FFW esteve na exibição da Marni, “Animal House”, durante a Semana do Design. A locação é a mesma da Semana de Moda, no bairro Porta Romana, em Milão. Mas agora, no lugar das modelos, desfilam peças de design de interiores. Com a mesma nobreza e, inevitável repetir, o mesmo gosto.
Diretora criativa dos projetos de design, Carolina Castiglioni, filha de Consuelo Castiglioni, fundadora da marca, falou sobre a mostra e o estilo da marca ao FFW. Percebe-se que as peças para casa vem do mesmo DNA das peças de roupa: “O design é uma grande paixão e gostamos de poder exprimir essa paixão com o nosso estilo. As cores e os entrelaçados que criam textura estão presentes também nas coleções Marni. A característica dessa edição de cadeiras é o fato de serem modulares e aí você tem a possibilidade de múltiplas combinações personalizadas, como também nas coleções de roupa da marca”.

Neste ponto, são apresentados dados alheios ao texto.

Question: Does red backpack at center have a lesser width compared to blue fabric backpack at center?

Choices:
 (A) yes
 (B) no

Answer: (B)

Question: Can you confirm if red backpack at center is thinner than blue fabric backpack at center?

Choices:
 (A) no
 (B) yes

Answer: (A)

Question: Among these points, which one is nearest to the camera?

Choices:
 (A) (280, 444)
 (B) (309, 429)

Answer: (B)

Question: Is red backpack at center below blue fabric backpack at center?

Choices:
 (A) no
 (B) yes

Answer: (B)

Quando uma marca cria uma própria identidade, é como se ela mesma fosse um personagem, com passado, presente, futuro e, atrás de tudo isso, uma estética. Uma identidade forte nos traz um gosto marcante e prontamente reconhecível. Como quando olhamos um quadro ou ouvimos uma música e pensamos que são “a cara” de alguém. O que seria uma casa com a cara da Marni, marca de moda italiana, familiar, e tão moderna? Ou, como nos disse Carolina, “eclética e criativa”? Quem viu o último desfile de moda encontrou novamente essa mulher contemporânea e informada, que viaja, que pesca os detalhes de uma estética refinada em cada contexto que encontra à frente. Que antes de se preocupar em ser sexy, quer se divertir com a moda. Uma mulher que não tem medo de desconstruir tendências de moda, de trocar o lugar onde estão os volumes de um look, usar cores ainda únicas, de exibir sapatos ainda estranhos no mercado, enfim, de brincar com a vanguarda.

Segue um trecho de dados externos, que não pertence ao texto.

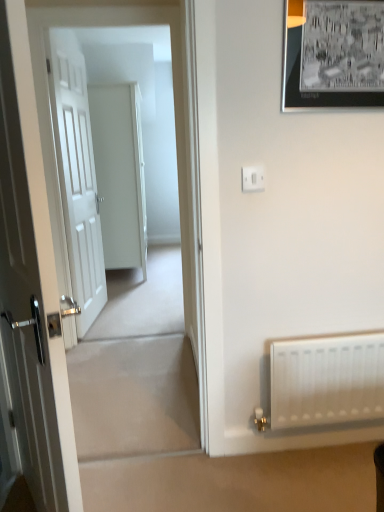 Question: Can you confirm if black matte picture frame at upper right is shorter than white glossy door at center, marked as the first door in a back-to-front arrangement?

Choices:
 (A) yes
 (B) no

Answer: (A)

Question: From a real-world perspective, is black matte picture frame at upper right physically above white glossy door at center, which appears as the 3th door when viewed from the front?

Choices:
 (A) no
 (B) yes

Answer: (B)

Question: Considering the relative positions of black matte picture frame at upper right and white glossy door at center, which appears as the 3th door when viewed from the front, in the image provided, is black matte picture frame at upper right to the right of white glossy door at center, which appears as the 3th door when viewed from the front, from the viewer's perspective?

Choices:
 (A) yes
 (B) no

Answer: (A)

Question: From the image's perspective, is black matte picture frame at upper right on top of white glossy door at center, marked as the first door in a back-to-front arrangement?

Choices:
 (A) yes
 (B) no

Answer: (B)

Question: Does black matte picture frame at upper right have a smaller size compared to white glossy door at center, which appears as the 3th door when viewed from the front?

Choices:
 (A) yes
 (B) no

Answer: (A)

Question: Does black matte picture frame at upper right appear on the left side of white glossy door at center, marked as the first door in a back-to-front arrangement?

Choices:
 (A) yes
 (B) no

Answer: (B)

Question: Considering the relative sizes of white wooden door at left, arranged as the second door when viewed from the back, and black matte picture frame at upper right in the image provided, is white wooden door at left, arranged as the second door when viewed from the back, wider than black matte picture frame at upper right?

Choices:
 (A) no
 (B) yes

Answer: (B)

Question: Can you confirm if white wooden door at left, the 2th door when ordered from front to back, is positioned to the right of black matte picture frame at upper right?

Choices:
 (A) no
 (B) yes

Answer: (A)

Question: From the image's perspective, does white wooden door at left, the 2th door when ordered from front to back, appear lower than black matte picture frame at upper right?

Choices:
 (A) no
 (B) yes

Answer: (B)

Question: Is white wooden door at left, arranged as the second door when viewed from the back, oriented towards black matte picture frame at upper right?

Choices:
 (A) no
 (B) yes

Answer: (A)

Question: Does white wooden door at left, arranged as the second door when viewed from the back, come behind black matte picture frame at upper right?

Choices:
 (A) no
 (B) yes

Answer: (B)

Question: Is white wooden door at left, arranged as the second door when viewed from the back, outside black matte picture frame at upper right?

Choices:
 (A) yes
 (B) no

Answer: (A)

Question: Is white matte radiator at lower right taller than white matte door at left, which appears as the first door when viewed from the front?

Choices:
 (A) no
 (B) yes

Answer: (A)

As peças exibidas pela Marni nada mais são do que uma apropriação de uma estética artesanal e territorial da Colômbia. “Uma parte das peças das bijoux da Marni vem da Colômbia e por isso acabamos estabelecendo contato com as mulheres colombianas. Já gostávamos muito desse tipo de cadeira, típica da América do Sul. Pra essa edição a Marni criou novas formas e novas combinações de cores e entrelaçados”, explicou Carolina.
A marca criou um projeto de colaboração com essas mulheres, que confeccionaram as peças à mão, usando materiais sintéticos, simples. O toque “Marni” foi editar essa coleção em forma desconstruída, assimétrica. Existem cadeiras de diferentes tamanhos e modelos e que, no conjunto final, transmitem harmonia. Os “animais” da Marni são as esculturas de porcos, girafas e outros, com um toque naif mas, visto o contexto e a curadoria, incrivelmente chics e adequados. Não por acaso as peças, antes mesmo que terminasse a semana do design, estavam todas sold out. E a renda das vendas endereçadas a um dos projetos sociais da marca, que faz doações para uma instituição que cuida de crianças com doenças terminais.
Trabalhar em família parece ser um fator com o qual estão acostumados os italianos e os fortalece. Para viver num mundo “paralelo” à tempestade de tendências, Carolina Castiglioni sugere “seguir o próprio instinto”. Mas também não esquecer das horas vagas e aproveitar a dolce vita. “Trabalho há nove anos na empresa, mas obviamente Marni sempre fez parte da minha vida. Somos uma família muito unida, temos uma troca de ideias afiada, mas sabemos também ter nossos momentos “livres” pra aproveitarmos a vida familiar.”